As many employers are already aware, Canada’s new federal regulations are expected to result in increased authorizations for medical marijuana use. This makes it a significant issue for workplaces, especially those with employees working in safety sensitive positions.
We believe at this time it is risky for employers to have policies that require MROs to automatically verify test results as positive without the employer’s reviewing each worker’s circumstances, job description, physical demands and safety impact on a case by case basis. Our recommendation is for employers to treat each case uniquely.
Our Recommended “Best Practice”
Our recommended procedure or “best practice” for medical marijuana use at this time is for the MRO to determine if appropriate authorization of the drug’s use was obtained, and whether the individual was taking it as authorized. If upon review the MRO determines the individual does not have appropriate authorization or has not taken the medical marijuana as authorized, this will result in a Positive test.
If the MRO determines the individual has appropriate authorization and has taken the medication as authorized, this will result in a Negative Test with Safety Concerns (there will also be a notation that the concerns are due to the authorized use of medical marijuana).
A Positive Test MRO determination indicates illicit use of a drug.
A Negative Test MRO determination with Safety Concerns indicates authorized use, but that there should be additional considerations before allowing the individual to perform safety sensitive duties. For individuals who do operate in safety sensitive positions, an Independent Medical Evaluation is highly recommended. This assessment would be best completed by a physician with expertise in the field of occupational medicine, addictions medicine and/or medical marijuana. These experts can assist with evaluating whether the worker authorized to use medical marijuana can perform their job safely. Physical Abilities Testing would also be valuable to the evaluation process.
If an evaluation determines the employee is medically fit to perform safety sensitive duties, it is recommended that follow-up assessments be carried out from time to time to ensure safety is maintained, and that the employee be advised to immediately stop work and report any change in dose or frequency of use, or any side effects of any kind should they develop or occur over time that could impact safety. Re-evaluation of medical fitness should be performed in such circumstances.

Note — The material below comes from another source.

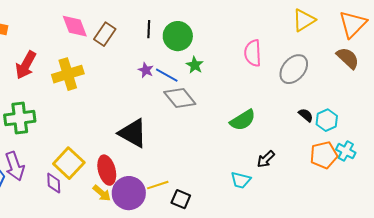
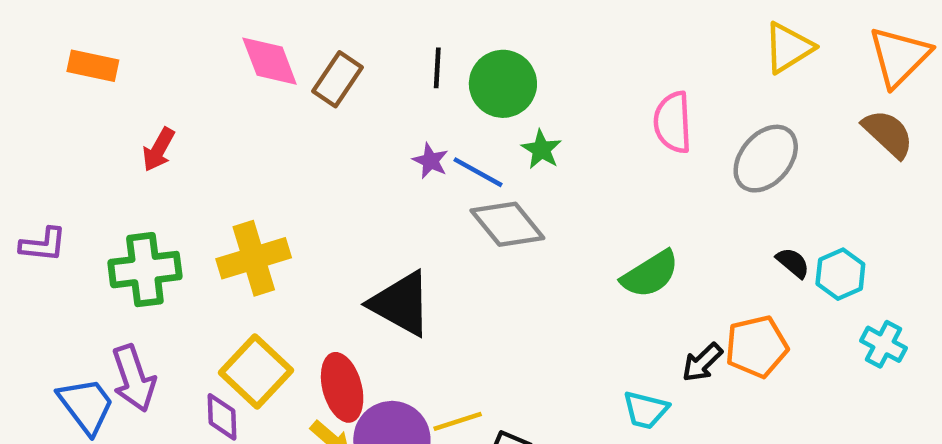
red arrow: (26, 65) -> (159, 150), size x0.7
yellow cross: (68, 74) -> (254, 258), moved
orange pentagon: (324, 155) -> (757, 347), moved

If an evaluation determines that the employee is not medically fit to perform safety sensitive duties, then the employee should be removed from such duties until such time as it can be determined he/she does become medically fit (either through the employee’s discontinuance of use of medical marijuana, or through the employee’s demonstrating the development of tolerance to the medication to the point where side effects are no longer an issue, while therapeutic benefit has still been obtained).

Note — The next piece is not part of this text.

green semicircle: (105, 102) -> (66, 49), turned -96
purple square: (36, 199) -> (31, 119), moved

Again, non-DOT regulated employers have two policy options to choose from for their drug testing programs, which are: 1) Case by case review as recommended above; or, 2) DOT’s zero-tolerance automatic positive test outcome.
Each employer must decide what its policy option will be, and be prepared to defend its policy in the event of a legal challenge. We recommend that the decision be made with input from a health and safety perspective, from a legal perspective, and from a human resources perspective.
Once an employer has decided on its policy, all that is needed is for the employer to let DriverCheck know what it would like us to do on its behalf regarding the MRO review outcomes to be reported regarding medical marijuana test results.
Notwithstanding any of the above, rules, regulations, and standards change from time to time, and such changes could require employers, workers, MROs, TPAs, and other stakeholders to change their approaches to this matter and adhere to such changes as required.